There was a statue of Lord Willingdon near the Gymkhana Club. Freeman -Thomas, 1st Marquess of Willingdon, though born in middle-class origins married into aristocracy and played tennis with King George V. These connections led him to high standings all across the British Empire.
While Governor of Madras and then Governor General of India, the Marquess had a weakness of wanting to be remembered for posterity and left a trail of places named after him. The Willingdon Island in Cochin and the Willingdon Airport (later Safdarjung) in Delhi were two of the many. Madras city chose to remember him with a club and a statue.

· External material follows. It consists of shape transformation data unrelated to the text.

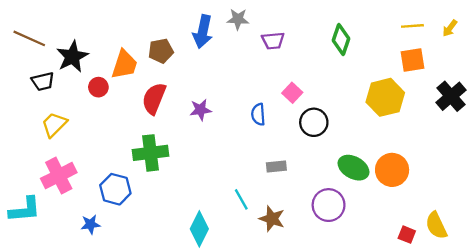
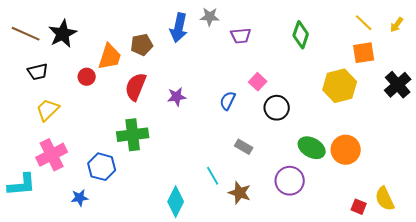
yellow line: (412, 26) -> (364, 23), turned 48
black star: (72, 57) -> (63, 34), moved
blue semicircle: (258, 114) -> (228, 101), turned 30
gray rectangle: (276, 166) -> (244, 147), turned 36

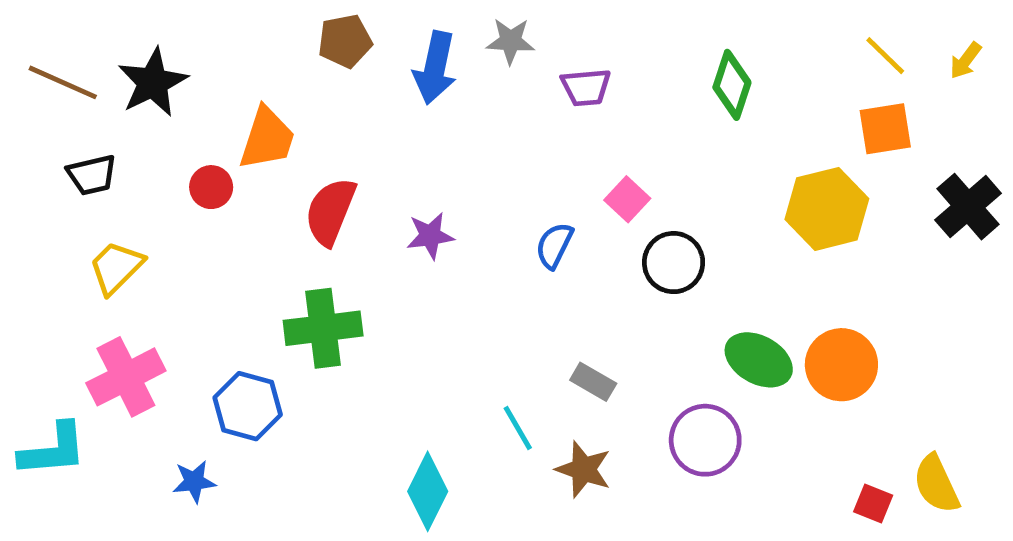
brown pentagon: (142, 45) -> (345, 41), moved
gray rectangle: (244, 147) -> (593, 382), moved

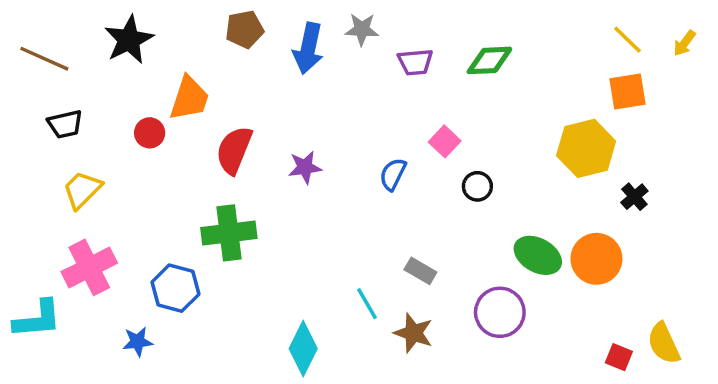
black star: (153, 82) -> (129, 40), moved
green diamond: (732, 85) -> (489, 60), moved, turned 69
black cross: (968, 207) -> (634, 197), moved, size x0.6
black circle: (674, 263) -> (477, 186), size x0.7

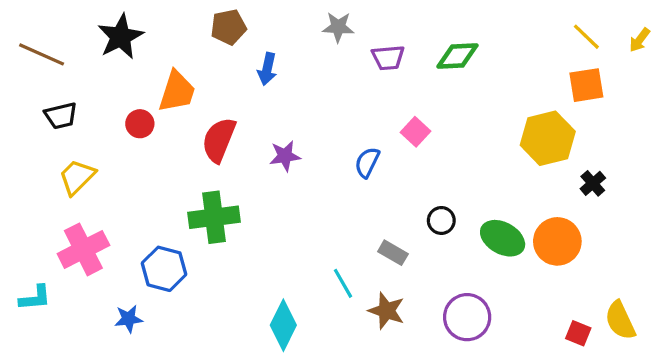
blue arrow: (308, 48) -> (267, 69), moved, size x0.7
black circle: (477, 186) -> (441, 220), moved
purple circle: (500, 312) -> (467, 317), moved
cyan L-shape: (37, 319) -> (35, 298), size x0.7

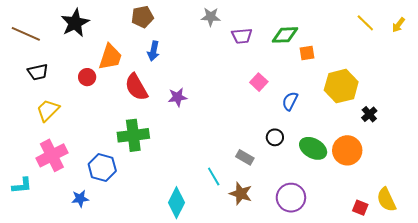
blue arrow: (267, 69) -> (153, 51), moved
orange square: (586, 85) -> (307, 53), moved, size x0.7
red semicircle: (219, 140) -> (136, 87), turned -52
blue semicircle: (367, 162) -> (290, 101), moved

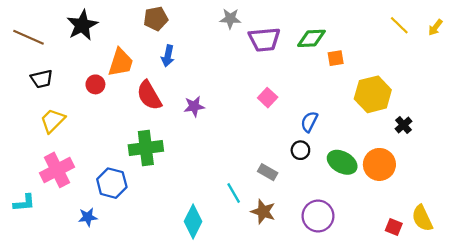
purple trapezoid: (242, 36) -> (264, 39), size x1.4
pink square: (259, 82) -> (268, 98), moved
blue semicircle: (290, 101) -> (309, 122), moved

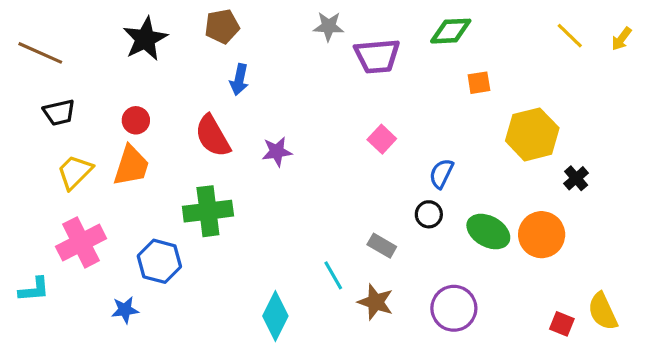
black star: (82, 25) -> (145, 39), moved
green diamond: (311, 38) -> (451, 31), moved
orange trapezoid: (121, 62) -> (131, 166), moved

The Madras bronze was entrusted to MS Nagappa, by then swiftly emerging as a capable sculptor. Nagappa had done the statue of King George V, near the War Memorial with just a photograph of his majesty as a reference and got a personal hand-written reply from the king.
The statue depicted a standing Willingdon with one arm on his hip was placed on a baroque pedestal at the entrance to the Gymkhana Club in 1930. The adjoining bridge, across the Cooum, came to be known as Willingdon Bridge.
And it stayed there for 25 years till the centenary of the Sepoy Mutiny came up in 1957. Rightwing groups across India defaced colonial statues in a show of chauvinism and it was rumoured that there was a bomb conspiracy to shatter British statues in Madras, especially that of Willingdon.
In a preventive action which also tried to placate the heated templars of the rightwing, a day before the 10th anniversary of Indian independence in 1957, Kamaraj ordered the statue removed from the pedestal, placed in a PWD lorry and taken to Fort Museum. Some members of the Forward Bloc were reportedly arrested and sentenced to jail terms.
The pedestal stood empty for a few years giving ideas to the congressmen. The local Congress Party decided not to leave it unoccupied and to venerate Kamaraj with a bronze statue on Willingdon’s pedestal. But before the metal ingots could be bought and the sculptor was chosen, the Madras Corporation was captured by the opposition DMK. The DMK was, however, not averse to the ‘statue to the political foe’ idea perhaps thinking of the future harvests it would reap. The DMK now had an excuse ready if accused of sycophancy. “It was the political adversary which was installing the statue,” they said.
The 8-foot Kamaraj statue, by another Nagappa (son of the first one), was placed on Willingdon’s erstwhile podium. This too has one hand on the hip and looked eerily similar to its predecessor on the pedestal.
When C Subramaniam went to Delhi to convince the Prime Minister to unveil the statue, Nehru frankly told him that Kamaraj was putting him in a difficult position. But after some demur he accepted to make an exception to his policy of not unveiling statues of living persons. After opening the Parambikulam Dam and addressing to a lakh-strong rally in Madurai, Nehru travelled with Kamaraj in a special overnight train from Palani to Madras. The leaders alighted at Guindy station. Munuswamy, the DMK Mayor of Madras, was given the chance of receiving and garlanding Nehru to make things obvious.
Unveiling the statue Nehru said, “Memorials to living people were not always a pleasant sight.” But Nehru explained why he had departed from his policy. “Mr Kamaraj is a notable example of a real representative of the people, with extraordinary capacity, ability and devotion to his task.”
But then he also had a jab ready. The Prime Minister wished Kamaraj many more years of a fruitful life in spite of a statue being placed for him. It was a spectacle that excited great interest. Suddenly everyone of some social standing was imagining their own image on a pedestal in some important crossroad of town. And now when Indian roads are liberally dotted with statues of leaders of varying calibre, perhaps, it all started on the island on the Cooum River where unbelievably the simplest of them accepted to have a statue for him.